Ameya Joshi, aviation analyst and founder of aviation blog “Network Thoughts”, said: “Airline profitability is a sum of profitable routes it operates on.
“It always makes more sense to have a dense presence on metro routes than have a thin presence across multiple routes.”
“An FSC (full-service carrier) primarily will look for metro to metro, which sees frequent fliers and a large volume, rather than develop new markets or hold on to loss-making ones,” Joshi added.
An FSC’s profit largely comes from its front cabins (business class and premium economy class).
“It is much easier to fill the front cabins on metro-to-metro routes.
“An FSC finds it easier to fill even economy class seats at viable fares on metro-to-metro routes due to high demand,” an Air India official noted.
In an internal document dated October 10, Air India said it had embarked on “network optimisation”, under which it was taking “initiatives to consolidate presence in domestic markets and densify metro-to-metro presence”.

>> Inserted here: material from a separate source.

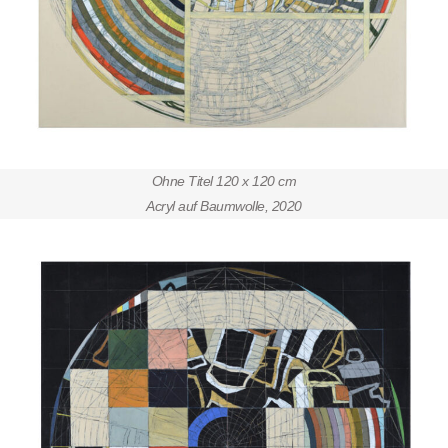
Ohne Titel 120 x 120 cm
Acryl auf Baumwolle,
2020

Business Standard has reviewed the document.
Air India did not respond to queries sent by the paper.
The carrier has benefited from the fact that other airlines such as IndiGo, Go First, and SpiceJet have reduced their service on these routes because some of their planes are grounded owing to engine supply delays, maintenance, or financial constraints.
India’s busiest air route is Delhi-Mumbai, on which there are 699 flights a week.

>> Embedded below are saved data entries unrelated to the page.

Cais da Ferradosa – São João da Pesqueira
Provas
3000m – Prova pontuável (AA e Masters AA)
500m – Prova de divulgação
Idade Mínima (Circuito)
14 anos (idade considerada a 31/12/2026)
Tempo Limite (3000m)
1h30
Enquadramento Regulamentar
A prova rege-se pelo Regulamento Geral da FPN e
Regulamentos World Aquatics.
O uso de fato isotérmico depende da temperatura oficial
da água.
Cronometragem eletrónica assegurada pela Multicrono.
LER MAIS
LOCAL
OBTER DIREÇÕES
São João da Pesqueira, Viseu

Three carriers — Go First, IndiGo, and SpiceJet — have reduced flights on this route while AirAsia India exited it after June.
However, Air India increased its weekly flights from 98 in June to 136 in November.
Go First, which used to operate 14 services per week on the Hyderabad-Mumbai route in June, quit it in October.
On the other hand, Air India this month doubled its flights there to 28.
IndiGo reduced its service on the Delhi-Bengaluru, Mumbai-Chennai, and Mumbai-Bengaluru routes between June and November.
Air India under Wilson has significantly increased flights on routes such as Delhi-Amritsar, Delhi-Ahmedabad, Delhi-Lucknow, Delhi-Pune, and Kolkata-Guwahati.
On Kolkata-Dibrugarh, Kolkata-Dimapur and Kolkata-Jaipur, Air India and the country’s largest airline, IndiGo, were in direct competition in June this year.
IndiGo, being a budget carrier, is able to offer much lower fares than Air India.
Air India and IndiGo used to operate eight and 26 weekly flights, respectively, in June on the Kolkata-Dibrugarh route.
On the Kolkata-Dimapur route, Air India and IndiGo were operating six and 20 flights a week, respectively, in June.
On the Kolkata-Jaipur route, Air India and IndiGo were operating six and 43 services per week, respectively, in June.